According to benchmark testing conducted by CNET, the Trump Mobile T1 delivers performance levels comparable to Android smartphones from nearly five years ago, despite launching in 2026.

Trump Mobile T1 Benchmark Scores Raise Questions
CNET benchmarked the Trump Mobile T1 using Geekbench 6 and 3DMark Wild Life Extreme, the same tests CNET uses for regular phone reviews. Results point to an eight-core Snapdragon processor comparable to the Snapdragon 7 Gen 3, landing the device near the HTC U24 Pro 5G and older flagships like the OnePlus 9 Pro, OnePlus 10 Pro and Samsung Galaxy Z Fold 2 rather than 2026 midrange competitors.
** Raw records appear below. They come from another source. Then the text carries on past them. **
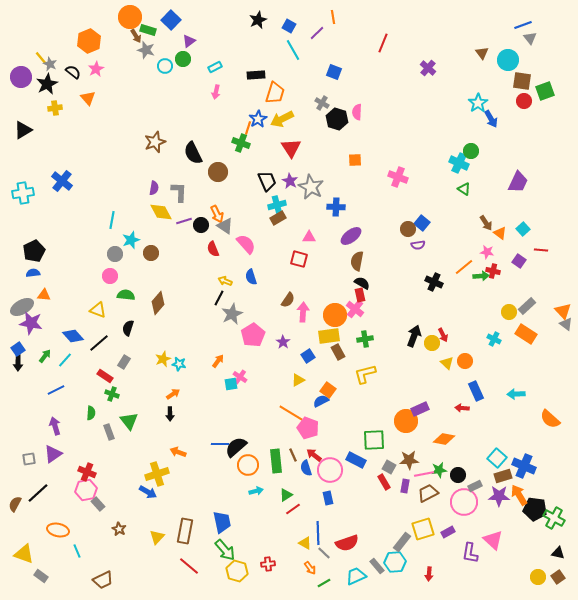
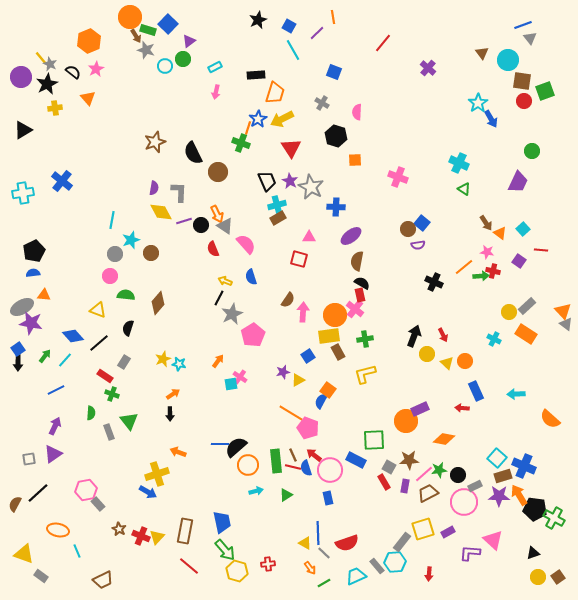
blue square at (171, 20): moved 3 px left, 4 px down
red line at (383, 43): rotated 18 degrees clockwise
black hexagon at (337, 119): moved 1 px left, 17 px down
green circle at (471, 151): moved 61 px right
purple star at (283, 342): moved 30 px down; rotated 24 degrees clockwise
yellow circle at (432, 343): moved 5 px left, 11 px down
blue semicircle at (321, 401): rotated 35 degrees counterclockwise
purple arrow at (55, 426): rotated 42 degrees clockwise
red cross at (87, 472): moved 54 px right, 64 px down
pink line at (424, 474): rotated 30 degrees counterclockwise
red line at (293, 509): moved 42 px up; rotated 49 degrees clockwise
purple L-shape at (470, 553): rotated 85 degrees clockwise
black triangle at (558, 553): moved 25 px left; rotated 32 degrees counterclockwise
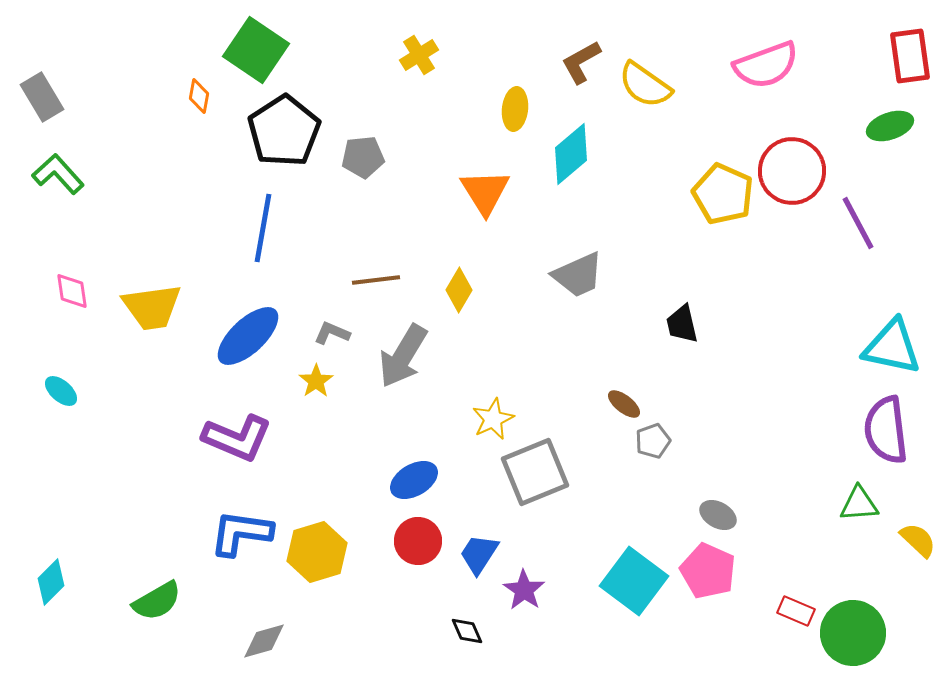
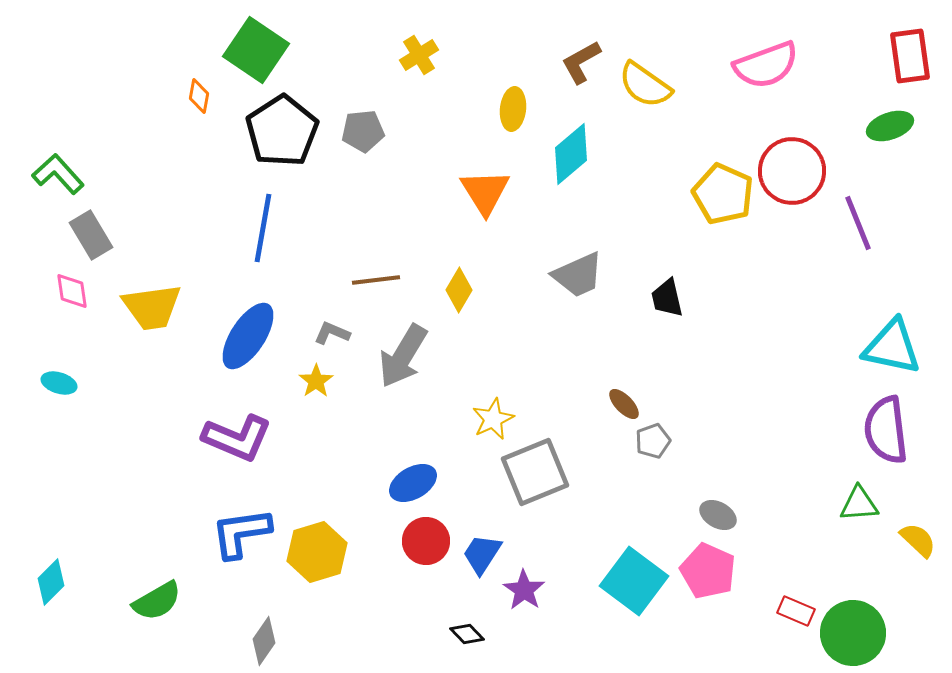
gray rectangle at (42, 97): moved 49 px right, 138 px down
yellow ellipse at (515, 109): moved 2 px left
black pentagon at (284, 131): moved 2 px left
gray pentagon at (363, 157): moved 26 px up
purple line at (858, 223): rotated 6 degrees clockwise
black trapezoid at (682, 324): moved 15 px left, 26 px up
blue ellipse at (248, 336): rotated 14 degrees counterclockwise
cyan ellipse at (61, 391): moved 2 px left, 8 px up; rotated 24 degrees counterclockwise
brown ellipse at (624, 404): rotated 8 degrees clockwise
blue ellipse at (414, 480): moved 1 px left, 3 px down
blue L-shape at (241, 533): rotated 16 degrees counterclockwise
red circle at (418, 541): moved 8 px right
blue trapezoid at (479, 554): moved 3 px right
black diamond at (467, 631): moved 3 px down; rotated 20 degrees counterclockwise
gray diamond at (264, 641): rotated 39 degrees counterclockwise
The T1 trails behind many current midrange phones, such as Google's Pixel 10A, Apple's iPhone 17E and Samsung's Galaxy S25 FE, in both CPU and graphics scores. While this means the Trump phone feels slower on heavy tasks and offers less headroom for future software, Holland still found it adequate for everyday activities like scrolling social feeds, browsing web pages and watching YouTube videos.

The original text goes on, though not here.